▶ **THE TASK**
With the pictures left out, write out exactly the lines of the listing below that run from the line with "dla każdej z nich?" through the line with "mundial, mientras que los datos de Estados".

-------------------------

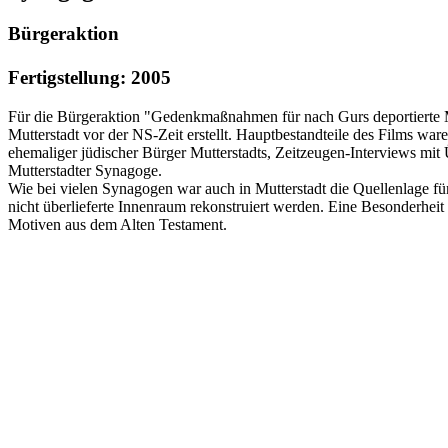
Bürgeraktion
Fertigstellung: 2005
Für die Bürgeraktion "Gedenkmaßnahmen für nach Gurs deportierte M
Mutterstadt vor der NS-Zeit erstellt. Hauptbestandteile des Films w
ehemaliger jüdischer Bürger Mutterstadts, Zeitzeugen-Interviews mi
Mutterstadter Synagoge.
Wie bei vielen Synagogen war auch in Mutterstadt die Quellenlage fü
nicht überlieferte Innenraum rekonstruiert werden. Eine Besonderhei
Motiven aus dem Alten Testament.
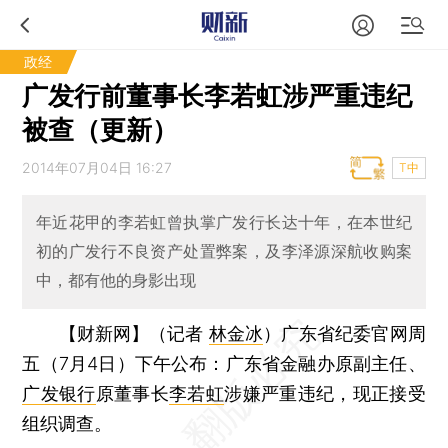
政经
广发行前董事长李若虹涉严重违纪
被查（更新）
2014年07月04日 16:27
T中
年近花甲的李若虹曾执掌广发行长达十年，在本世纪
初的广发行不良资产处置弊案，及李泽源深航收购案
中，都有他的身影出现
【财新网】（记者
林金冰
）
广东省纪委官网周
五（7月4日）下午公布：广东省金融办原副主任、
广发银行
原董事长
李若虹
涉嫌严重违纪，现正接受
组织调查。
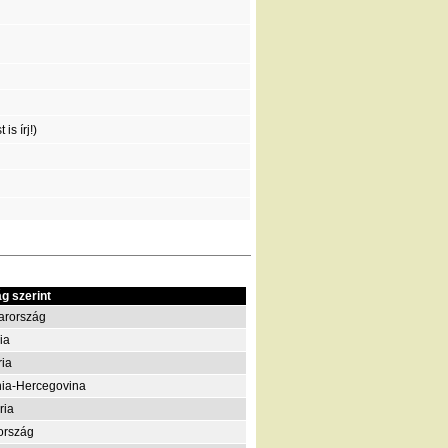
is írj!)
g szerint
arország
ia
ria
ia-Hercegovina
ria
ország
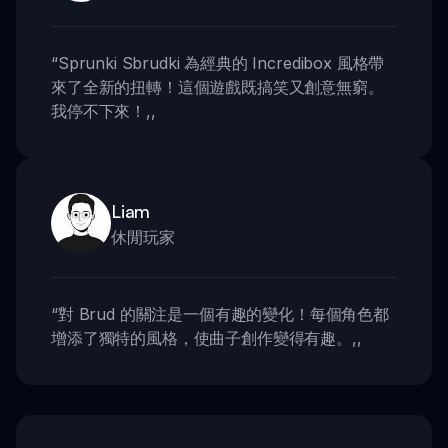
“
Sprunki Sbrudki 為經典的 Incredibox 風格帶
來了全新的扭轉！這個遊戲既搞笑又創意無窮。
我停不下來！
,,
Liam
休閒玩家
“
對 Brud 的關注是一個有趣的變化！每個角色都
增添了獨特的風格，使曲子創作變得有趣。
,,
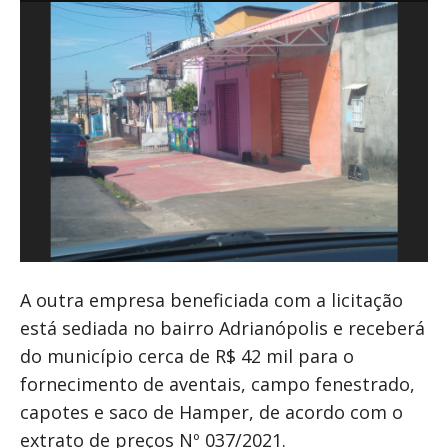
A outra empresa beneficiada com a licitação
está sediada no bairro Adrianópolis e receberá
do município cerca de R$ 42 mil para o
fornecimento de aventais, campo fenestrado,
capotes e saco de Hamper, de acordo com o
extrato de preços Nº 037/2021.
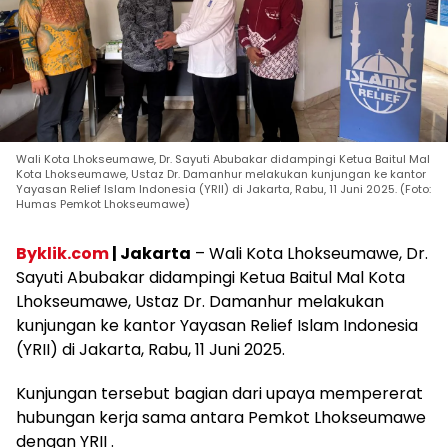
Wali Kota Lhokseumawe, Dr. Sayuti Abubakar didampingi Ketua Baitul Mal
Kota Lhokseumawe, Ustaz Dr. Damanhur melakukan kunjungan ke kantor
Yayasan Relief Islam Indonesia (YRII) di Jakarta, Rabu, 11 Juni 2025. (Foto:
Humas Pemkot Lhokseumawe)
Byklik.com
| Jakarta
– Wali Kota Lhokseumawe, Dr.
Sayuti Abubakar didampingi Ketua Baitul Mal Kota
Lhokseumawe, Ustaz Dr. Damanhur melakukan
kunjungan ke kantor Yayasan Relief Islam Indonesia
(YRII) di Jakarta, Rabu, 11 Juni 2025.
Kunjungan tersebut bagian dari upaya mempererat
hubungan kerja sama antara Pemkot Lhokseumawe
dengan YRII .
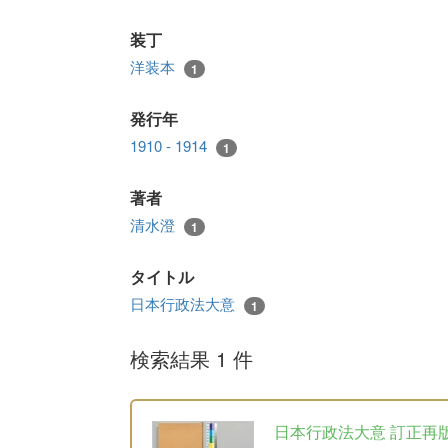
装丁
洋装本
1
発行年
1910 - 1914
1
著者
清水澄
1
タイトル
日本行政法大意
1
検索結果 1 件
日本行政法大意 訂正再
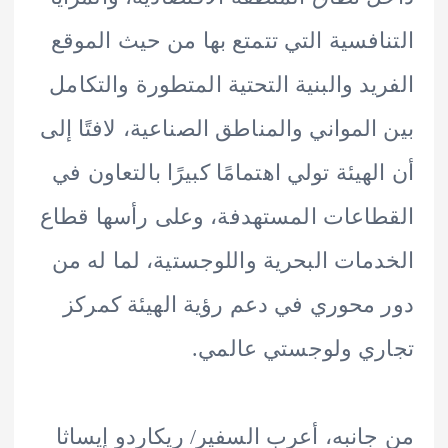
افسية التي تتمتع بها من حيث الموقع
يد والبنية التحتية المتطورة والتكامل
المواني والمناطق الصناعية، لافتًا إلى
لهيئة تولي اهتمامًا كبيرًا بالتعاون في
اعات المستهدفة، وعلى رأسها قطاع
مات البحرية واللوجستية، لما له من
محوري في دعم رؤية الهيئة كمركز
ي ولوجستي عالمي.
انبه، أعرب السفير/ ريكاردو إيساثا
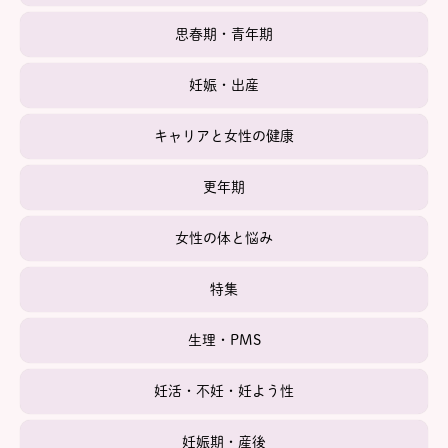
思春期・青年期
妊娠・出産
キャリアと女性の健康
更年期
女性の体と悩み
特集
生理・PMS
妊活・不妊・妊よう性
妊娠期・産後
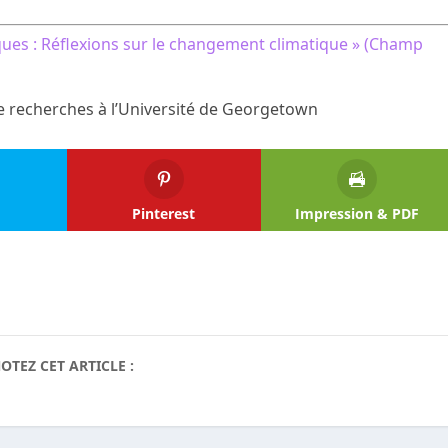
ques : Réflexions sur le changement climatique » (Champ
e recherches à l’Université de Georgetown
Pinterest
Impression & PDF
OTEZ CET ARTICLE :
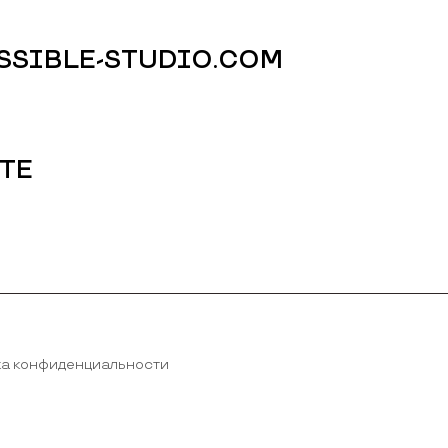
SIBLE-STUDIO.COM
ТЕ
ка конфиденциальности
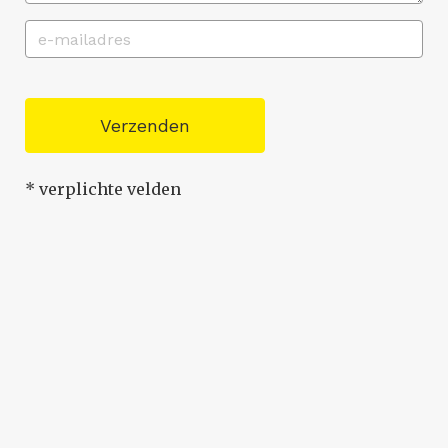
Verzenden
* verplichte velden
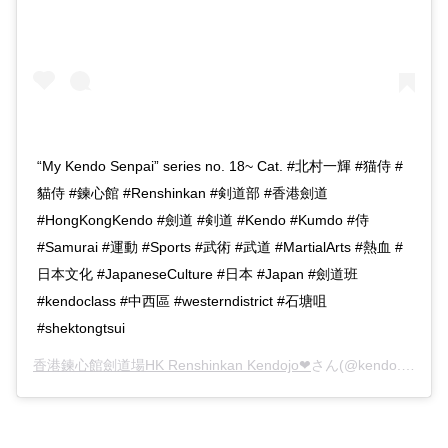
“My Kendo Senpai” series no. 18~ Cat. #北村一輝 #猫侍 #
貓侍 #鍊心館 #Renshinkan #剣道部 #香港劍道
#HongKongKendo #劍道 #剣道 #Kendo #Kumdo #侍
#Samurai #運動 #Sports #武術 #武道 #MartialArts #熱血 #
日本文化 #JapaneseCulture #日本 #Japan #劍道班
#kendoclass #中西區 #westerndistrict #石塘咀
#shektongtsui
香港鍊心館劍道場HK Renshinkan Kendojo❤
さん(@kendo.renshinkan)がシェアした投稿 –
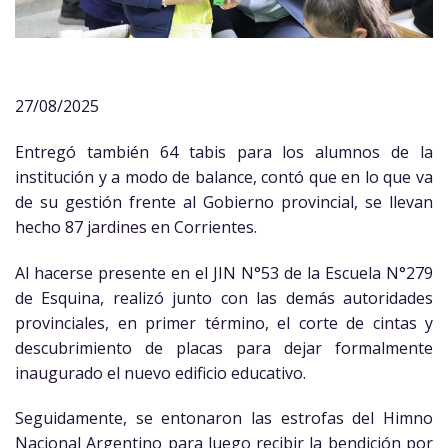
27/08/2025
Entregó también 64 tabis para los alumnos de la
institución y a modo de balance, contó que en lo que va
de su gestión frente al Gobierno provincial, se llevan
hecho 87 jardines en Corrientes.
Al hacerse presente en el JIN N°53 de la Escuela N°279
de Esquina, realizó junto con las demás autoridades
provinciales, en primer término, el corte de cintas y
descubrimiento de placas para dejar formalmente
inaugurado el nuevo edificio educativo.
Seguidamente, se entonaron las estrofas del Himno
Nacional Argentino para luego recibir la bendición por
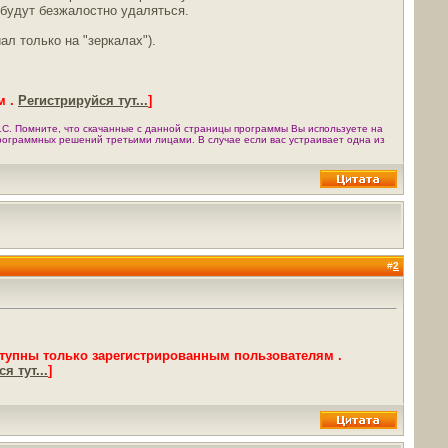
будут безжалостно удаляться.
л только на "зеркалах").
м .
Регистрируйся тут...
]
С. Помните, что скачанные с данной страницы программы Вы используете на
программных решений третьими лицами. В случае если вас устраивает одна из
#
2
тупны только зарегистрированным пользователям .
я тут...
]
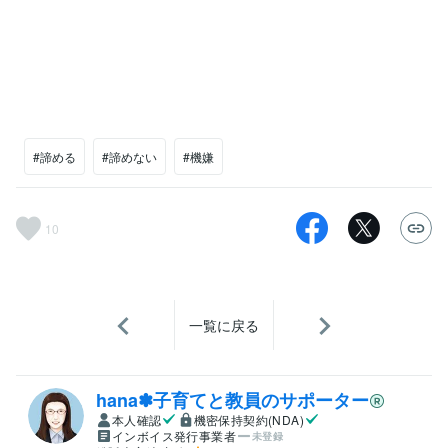
#諦める
#諦めない
#機嫌
10
一覧に戻る
hana✽子育てと教員のサポーター
本人確認
機密保持契約(NDA)
インボイス発行事業者
未登録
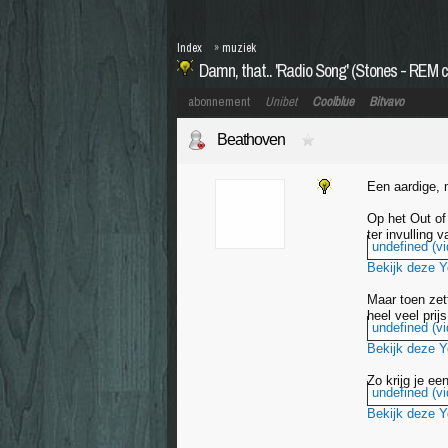
Index
»
muziek
Damn, that.. 'Radio Song' (Stones - REM c
abonnement
Unibet
Coolblue
Bitvavo
Beathoven
Een aardige, 
Op het Out of
ter invulling 
undefined (vi
Bekijk deze 
Maar toen zett
heel veel prij
undefined (vi
Bekijk deze 
Zo krijg je ee
undefined (vi
Bekijk deze 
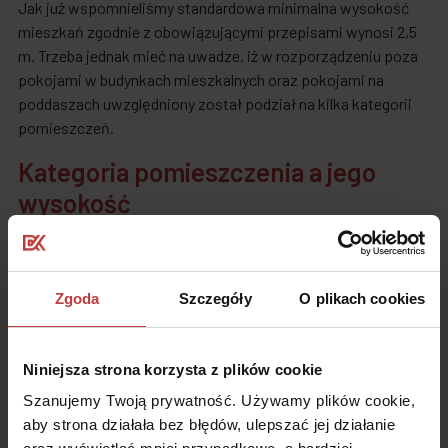
Jak już wspomnieliśmy standardowa minimalna wysokość
mieszkań zgodnie z obowiązującymi przepisami wynosi 2,5
m. Trzeba jednak mieć na uwadze, iż w rozporządzeniu poza
pokojami w budynkach mieszkalnych oraz pokojami na
poddaszach uwzględniony został podział na kilka kategorii
pomieszczeń.
Kategoria pomieszczenia a jego
wysokość
Minimalna wysokość pomieszczenia jest zależna od kategorii
pomieszczenia, a zatem od jego przeznaczenia. Wyróżniamy
pomieszczenia mieszkalne, higieniczno-sanitarne,
Zgoda
Szczegóły
O plikach cookies
techniczne i komunikacyjne. Jakie pomieszczenia zaliczamy
do poszczególnych kategorii i ile wynosi wysokość minimalna
dla każdej z nich?
Niniejsza strona korzysta z plików cookie
Szanujemy Twoją prywatność. Używamy plików cookie,
Pomieszczenia mieszkalne:
Pomieszczenia
aby strona działała bez błędów, ulepszać jej działanie
mieszkalne to pokoje dzienne i sypialnie. W tym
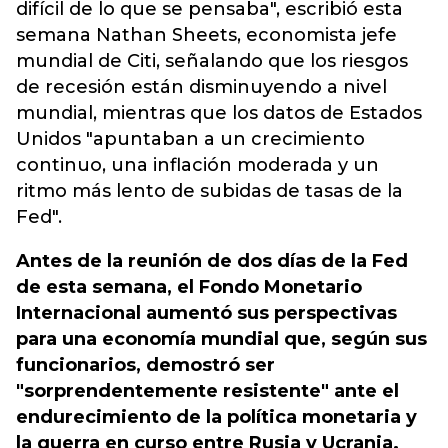
difícil de lo que se pensaba"
, escribió esta
semana Nathan Sheets, economista jefe
mundial de Citi, señalando que los riesgos
de recesión están disminuyendo a nivel
mundial, mientras que los datos de Estados
Unidos "apuntaban a un crecimiento
continuo, una inflación moderada y un
ritmo más lento de subidas de tasas de la
Fed".
Antes de la reunión de dos días de la Fed
de esta semana, el Fondo Monetario
Internacional aumentó sus perspectivas
para una economía mundial que, según sus
funcionarios, demostró ser
"sorprendentemente resistente" ante el
endurecimiento de la política monetaria y
la guerra en curso entre Rusia y Ucrania.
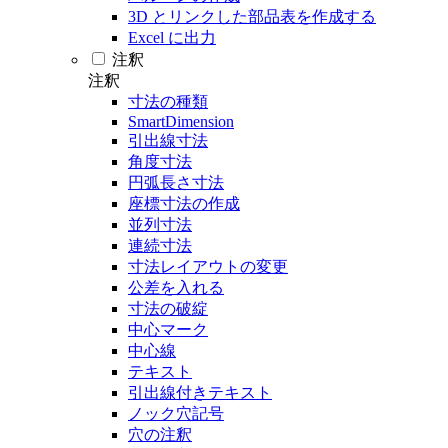
3D とリンクした部品表を作成する
Excel に出力
注釈
注釈
寸法の種類
SmartDimension
引出線寸法
角度寸法
円弧長さ寸法
座標寸法の作成
並列寸法
連続寸法
寸法レイアウトの変更
公差を入れる
寸法の破綻
中心マーク
中心線
テキスト
引出線付きテキスト
ノック穴記号
穴の注釈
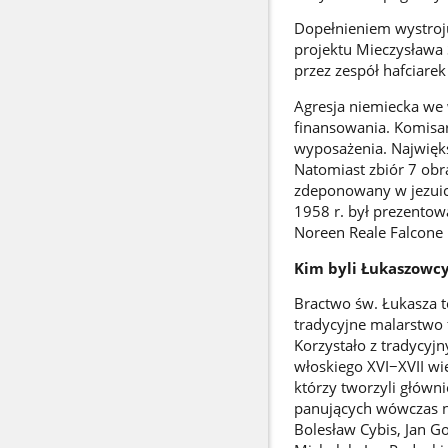
Dopełnieniem wystroju
projektu Mieczysława
przez zespół hafciarek
Agresja niemiecka we 
finansowania. Komisar
wyposażenia. Najwięks
Natomiast zbiór 7 ob
zdeponowany w jezuick
1958 r. był prezentow
Noreen Reale Falcone 
Kim byli Łukaszowc
Bractwo św. Łukasza 
tradycyjne malarstwo 
Korzystało z tradycyj
włoskiego XVI−XVII wi
którzy tworzyli główni
panujących wówczas n
Bolesław Cybis, Jan G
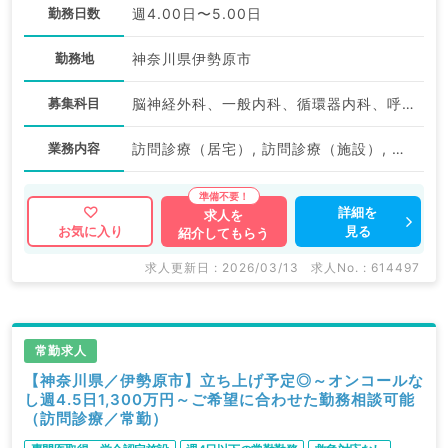
勤務日数
週4.00日〜5.00日
勤務地
神奈川県伊勢原市
募集科目
脳神経外科、一般内科、循環器内科、呼吸器内科、消化器内科、内分泌・代謝内科、腎臓内科、老年内科、外科系全般、一般外科、科目不問
業務内容
訪問診療（居宅）, 訪問診療（施設）, 訪問診療（居宅）, 訪問診療（施設）
詳細を
求人を
見る
お気に入り
紹介してもらう
求人更新日 : 2026/03/13
求人No. : 614497
常勤求人
【神奈川県／伊勢原市】立ち上げ予定◎～オンコールな
し週4.5日1,300万円～ご希望に合わせた勤務相談可能
（訪問診療／常勤）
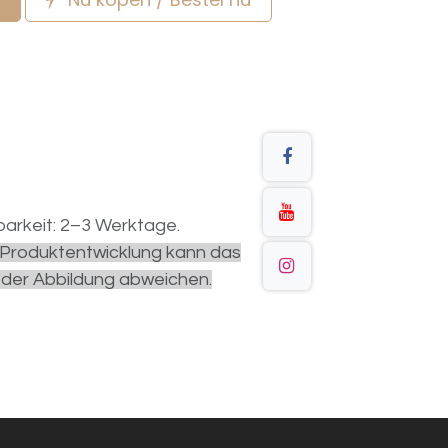
arkeit: 2–3 Werktage.
r Produktentwicklung kann das
 der Abbildung abweichen.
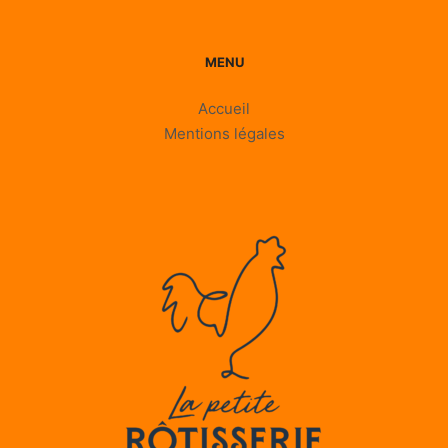
MENU
Accueil
Mentions légales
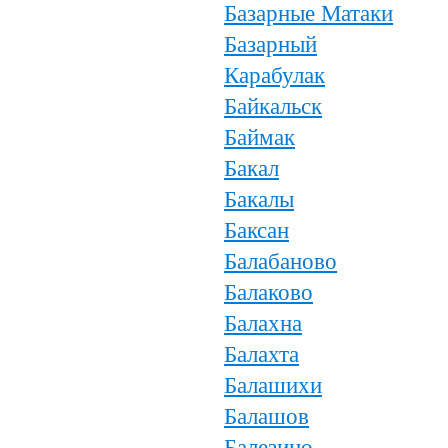
Базарные Матаки
Базарный
Карабулак
Байкальск
Баймак
Бакал
Бакалы
Баксан
Балабаново
Балаково
Балахна
Балахта
Балашихи
Балашов
Балезино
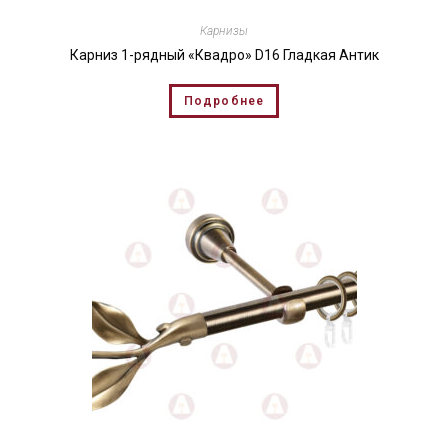
Карнизы
Карниз 1-рядный «Квадро» D16 Гладкая Антик
Подробнее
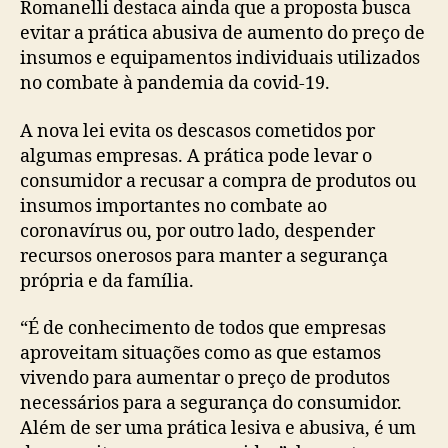
Romanelli destaca ainda que a proposta busca
evitar a prática abusiva de aumento do preço de
insumos e equipamentos individuais utilizados
no combate à pandemia da covid-19.
A nova lei evita os descasos cometidos por
algumas empresas. A prática pode levar o
consumidor a recusar a compra de produtos ou
insumos importantes no combate ao
coronavírus ou, por outro lado, despender
recursos onerosos para manter a segurança
própria e da família.
“É de conhecimento de todos que empresas
aproveitam situações como as que estamos
vivendo para aumentar o preço de produtos
necessários para a segurança do consumidor.
Além de ser uma prática lesiva e abusiva, é um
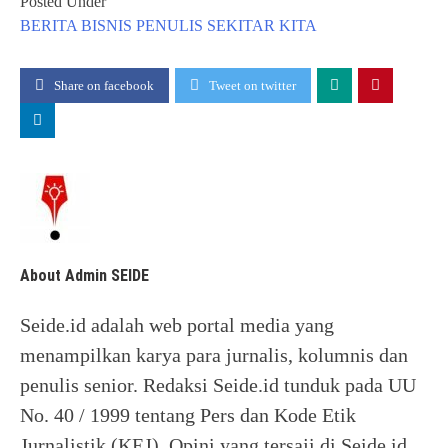
Posted Under
BERITA
BISNIS
PENULIS
SEKITAR KITA
Share on facebook
Tweet on twitter
About Admin SEIDE
Seide.id adalah web portal media yang
menampilkan karya para jurnalis, kolumnis dan
penulis senior. Redaksi Seide.id tunduk pada UU
No. 40 / 1999 tentang Pers dan Kode Etik
Jurnalistik (KEJ). Opini yang tersaji di Seide.id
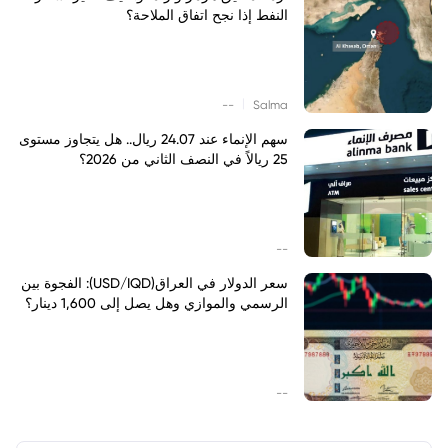
النفط إذا نجح اتفاق الملاحة؟
|
--
Salma
سهم الإنماء عند 24.07 ريال.. هل يتجاوز مستوى
25 ريالاً في النصف الثاني من 2026؟
--
سعر الدولار في العراق(USD/IQD): الفجوة بين
الرسمي والموازي وهل يصل إلى 1,600 دينار؟
--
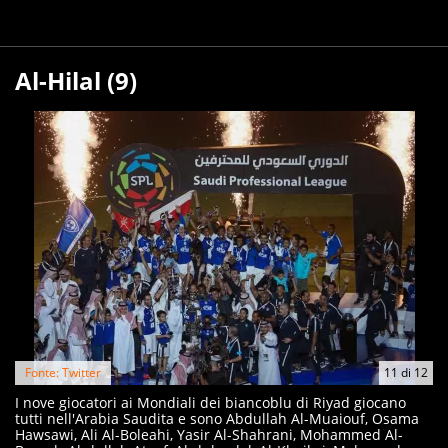
Al-Hilal (9)
Fonte: Twitter
11
di
12
I nove giocatori ai Mondiali dei biancoblu di Riyad giocano
tutti nell'Arabia Saudita e sono Abdullah Al-Muaiouf, Osama
Hawsawi, Ali Al-Boleahi, Yasir Al-Shahrani, Mohammed Al-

-------------------------

▶ **ANSWER SECTION**
dla każdej z nich?
Niniejsza strona korzysta z plików cookie
Szanujemy Twoją prywatność. Używamy plików cookie,
Pomieszczenia mieszkalne:
Pomieszczenia
aby strona działała bez błędów, ulepszać jej działanie
mieszkalne to pokoje dzienne i sypialnie. W tym
difícil de lo que se pensaba"
, escribió esta
semana Nathan Sheets, economista jefe
mundial de Citi, señalando que los riesgos
de recesión están disminuyendo a nivel
mundial, mientras que los datos de Estados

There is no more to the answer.